専門家が警鐘「日奈久断層帯の″割れ残り″に警戒を」気象庁は「今後1週間程度、5強程度以上の地震に注意」
最大震度7のを観測した熊本地震の発生から1週間となる4日も、県内では揺れが続いています。今後も県内で警戒するべきポイントをお伝えします。
はじめに県内にある断層についてです。まず、今回の地震を引き起こしたとされる県内を南北方向に走る「日奈久断層帯」。益城町木山付近から八代海南部まで約81キロ伸びているとされ、北から「高野・白旗区間」と「日奈久区間」、八代海に伸びる「八代海区間」の3つに分けられています。

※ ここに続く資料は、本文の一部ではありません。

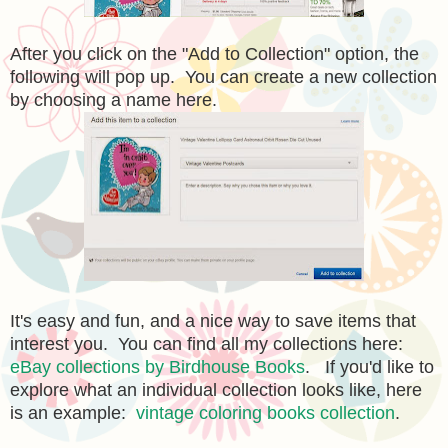
After you click on the "Add to Collection" option, the
following will pop up. You can create a new collection
by choosing a name here.
It's easy and fun, and a nice way to save items that
interest you. You can find all my collections here:
eBay collections by Birdhouse Books
. If you'd like to
explore what an individual collection looks like, here
is an example:
vintage coloring books collection
.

そして、7月28日に発生した最大震度7の地震は、「日奈久断層帯」の「高野・白旗区間」の“残り”と、隣接する「日奈久区間」の一部がずれて起きたものだとされています。
今回の地震でも地表に亀裂が現れたところがあります。これが10年前の熊本地震の「割れ残り」といわれていた部分です。熊本地震の断層の調査をしている宮崎県公立大学の山下裕亮准教授は、今回の地震の「割れ残り」である「日奈久区間」の南側半分と、「八代海区間」を震源とする地震に警戒が必要と話しています。
■宮崎公立大学地域連携防災研究センター 山下裕亮准教授
「今回の令和8年の熊本地震の特に割れ残りと言われているところには、今回の地震が起こる前よりもさらに沈みの蓄積が上乗せされている。より地震が起こりやすくなっている状況にあるっていうのは、地震学的に見ても明らかなこと」
そして山下准教授が指摘する割れ残りの断層のうち、「八代海区間」については、政府の地震調査委員会が想定される地震の大きさはマグニチュード7.3としています。また30年以内に地震が起きる可能性がほぼ0%から16%と最もランクが高いSクラスに指定しています。

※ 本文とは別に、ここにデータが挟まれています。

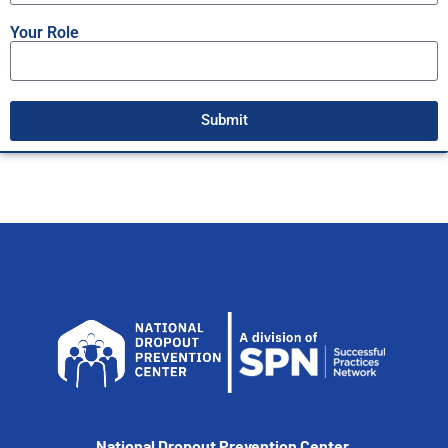
Your Role
Submit
National Dropout Prevention Center,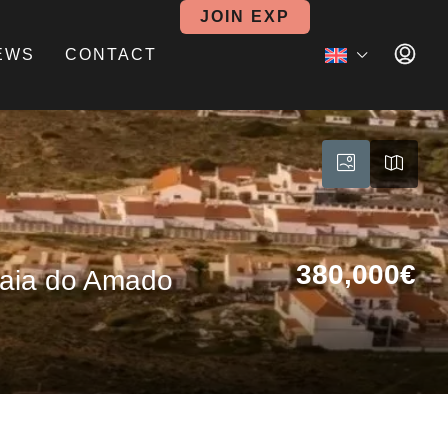
JOIN EXP
EWS
CONTACT
380,000€
Praia do Amado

そして、この「八代海区間」の場所に注目です。断層が海までのびているのがわかります。震源が海底となると津波が発生するおそれもあり、沿岸部と離れていないことから、地震発生後すぐに津波が到達する懸念もあるということでした。
一方で、既に地震がおきた「割れ残り」がない地域はしばらく安心できるのでしょうか?山下准教授に聞くと、そういうわけでもありません。

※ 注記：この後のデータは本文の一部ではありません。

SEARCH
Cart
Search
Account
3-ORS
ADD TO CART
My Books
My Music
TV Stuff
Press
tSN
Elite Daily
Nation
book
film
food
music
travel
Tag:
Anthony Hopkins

■宮崎公立大学地域連携防災研究センター 山下裕亮准教授
「断層が大きくずれたところは、ある程度力を解消したとは思うが、その周辺領域とかにおいて、地下に潜んでいる断層というのは無数にある。周辺の断層でマグニチュード5クラスの地震が浅いところで起これば、その直上は震度6弱とか、下手すると6強揺れるようなこともあっても不思議ではない」
気象庁は4日午後、会見を開き、今後の見通しについて「今後1週間程度、最大震度5強程度以上の地震に注意が必要。地震の規模や震源との位置関係によっては7月28日よりも強く揺れる地域がある」と注意を呼びかけています。
地震から1週間がたったものの、山下准教授は「全てが終わったわけではないということは頭の片隅に置いておくべき」と注意を呼びかけています。次の地震がいつ起こるかは誰にもわかりません。地震が起きた時への「備え」が引き続き必要です。